AGRESSION AUX ENVIRONS DU STADE DEMBA DIOP: Une étudiante et son amie encerclées par une bande de malfrats armés de coupe-coupe

S’il y a une nuit, que F.C. Fall n’est pas près d’oublier, c’est bien celle du 4 septembre dernier. Etudiante de son état, elle avait commis l’imprudence de s’aventurer aux alentours du stade Demba Diop, avec une amie, au delà de minuit. Encerclées par une bande d’agresseurs armés, elles ont dû leur salut à un chauffeur de taxi.

F. C. Fall a eu la peur de sa vie. En réalité, c’est la première fois qu’elle est victime d’une agression. Et pour une première, elle a cru qu’elle allait y laisser sa vie.

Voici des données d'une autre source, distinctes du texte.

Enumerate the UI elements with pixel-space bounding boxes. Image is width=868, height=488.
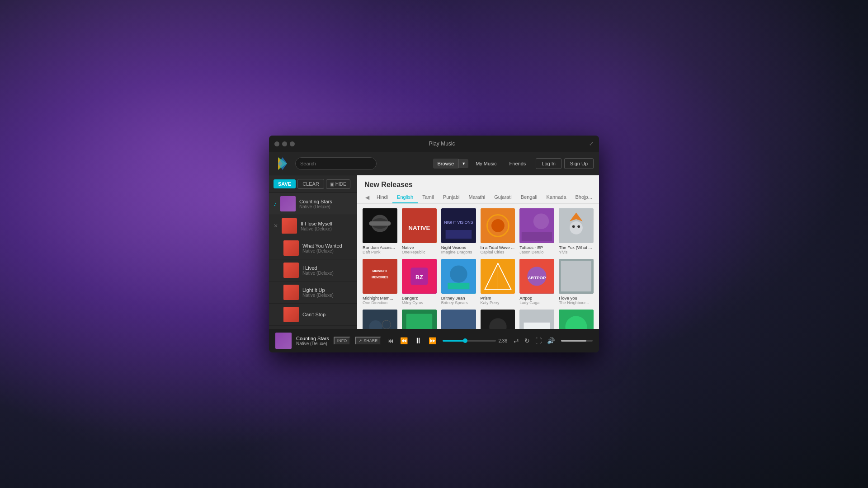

Pour cause, parmi les trois individus qui les avaient encerclées, sa copine et elle, l’un qui était d’ailleurs le plus menaçant, avait un coupe-coupe à la main.

A la police de Dieuppeul, la jeune fille qui est une étudiante, a soutenu qu’il était un peu plus de minuit, lorsqu’elle avait quitté les Hlm avec son amie, pour se rendre chez  elle. Seulement, dès qu’elles ont mis les pieds aux environs du stade Demba Diop, afin de rallier leurs domiciles respectifs, elles ont été encerclées par un groupe de trois individus, dont l’un était armé de coupe-coupe.

«Nous voyant à leur merci, l’un d’eux, armé, a pris nos pochettes, avant que l’un ne jette son dévolu sur la chaine en or que j’avais au cou», a narré l’étudiante. Mais par chance pour elles, c’est juste à cet instant  qu’a surgi dans l’obscurité, un individu. Lequel, aidé d’un chauffeur de taxi, sont intervenus pour les tirer des griffes de leurs assaillants.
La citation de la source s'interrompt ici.